EXERCISE BRIEF: When a line in the listing below contains the word "hoặc", return a copy of that line.

··· PROVIDED DATA

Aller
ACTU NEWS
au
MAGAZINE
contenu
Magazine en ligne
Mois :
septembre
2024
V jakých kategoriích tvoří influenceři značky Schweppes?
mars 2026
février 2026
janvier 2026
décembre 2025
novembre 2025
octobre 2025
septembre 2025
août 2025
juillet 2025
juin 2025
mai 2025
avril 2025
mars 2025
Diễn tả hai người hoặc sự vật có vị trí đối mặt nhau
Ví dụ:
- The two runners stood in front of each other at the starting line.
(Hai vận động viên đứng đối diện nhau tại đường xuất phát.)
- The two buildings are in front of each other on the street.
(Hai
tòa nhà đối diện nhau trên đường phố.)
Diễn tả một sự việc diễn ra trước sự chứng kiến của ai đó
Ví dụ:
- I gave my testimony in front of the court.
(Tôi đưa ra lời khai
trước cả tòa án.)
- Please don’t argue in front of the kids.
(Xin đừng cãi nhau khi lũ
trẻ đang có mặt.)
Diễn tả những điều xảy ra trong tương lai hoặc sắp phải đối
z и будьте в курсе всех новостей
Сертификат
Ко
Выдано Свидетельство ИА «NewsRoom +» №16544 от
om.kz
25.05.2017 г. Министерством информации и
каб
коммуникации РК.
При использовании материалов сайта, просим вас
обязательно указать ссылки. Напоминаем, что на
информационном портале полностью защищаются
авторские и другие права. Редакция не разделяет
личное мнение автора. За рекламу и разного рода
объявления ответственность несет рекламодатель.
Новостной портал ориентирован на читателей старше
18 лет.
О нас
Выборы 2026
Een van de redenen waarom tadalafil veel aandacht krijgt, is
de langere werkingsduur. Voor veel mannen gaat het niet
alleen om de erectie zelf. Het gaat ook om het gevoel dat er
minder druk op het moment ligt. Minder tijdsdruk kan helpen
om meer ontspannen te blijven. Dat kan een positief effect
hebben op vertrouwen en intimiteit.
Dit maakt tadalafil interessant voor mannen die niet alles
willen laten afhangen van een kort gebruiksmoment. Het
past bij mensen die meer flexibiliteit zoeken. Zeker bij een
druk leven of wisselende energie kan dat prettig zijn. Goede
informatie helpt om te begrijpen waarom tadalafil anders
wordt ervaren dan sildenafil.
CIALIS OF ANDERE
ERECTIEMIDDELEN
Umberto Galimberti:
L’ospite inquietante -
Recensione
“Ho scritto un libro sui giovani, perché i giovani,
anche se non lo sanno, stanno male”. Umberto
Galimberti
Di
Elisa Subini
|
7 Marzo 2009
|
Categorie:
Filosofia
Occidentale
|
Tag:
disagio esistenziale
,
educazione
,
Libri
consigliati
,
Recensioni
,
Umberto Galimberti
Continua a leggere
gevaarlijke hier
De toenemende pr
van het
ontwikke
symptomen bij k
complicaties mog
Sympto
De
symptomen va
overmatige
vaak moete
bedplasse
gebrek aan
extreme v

······

EXERCISE ANSWER:
Diễn tả hai người hoặc sự vật có vị trí đối mặt nhau
Diễn tả những điều xảy ra trong tương lai hoặc sắp phải đối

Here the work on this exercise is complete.